Vsx1+ progenitors in the unlaminated and laminated region exhibit distinct cell biological behaviors

A. Concurrent visualization of nucleokinesis in a vsx1+ progenitor in the laminated retina (Q26; UAS:memYFP, upper panels) and the cell cycle stage (mOrange2‐PCNA mRNA, lower panels) by in vivo time‐lapse confocal imaging. Progenitor soma is pseudo‐colored cyan in YFP channel and outlined in cyan in mOrange channel. Scale bar: 10 μm.

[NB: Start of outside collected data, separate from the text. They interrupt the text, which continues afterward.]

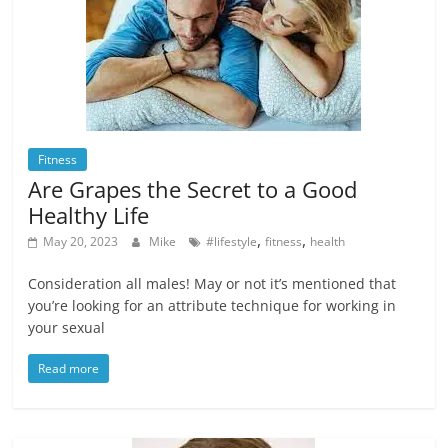
Fitness
Are Grapes the Secret to a Good
Healthy Life
,
,
May 20, 2023
Mike
#lifestyle
fitness
health
Consideration all males! May or not it’s mentioned that
you’re looking for an attribute technique for working in
your sexual
Read more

B. Nuclear movement of vsx1+ progenitors in the unlaminated region (vsx1:GFP) of the retina prior to mitosis at the apical surface (orange circle). Seven cells, five fish. Black line represents the average position of all vsx1+ progenitors prior to mitosis in unlaminated regions.

C. Nuclear trajectories of vsx1+ progenitors in the laminated region that undergo mitosis at the INL/OPL interface (cyan circle, left panel) and post‐mitotic BCs in their vicinity (right panel). In the time interval during which trajectories were tracked, all 12 vsx1+ progenitors move to the INL/OPL interface prior to mitosis; 8 of 12 post‐mitotic surrounding BCs do so (five fish). Black lines represent the average position of all vsx1+ progenitors prior to mitosis in laminated regions (left panel) or of the post‐mitotic BCs (right panel).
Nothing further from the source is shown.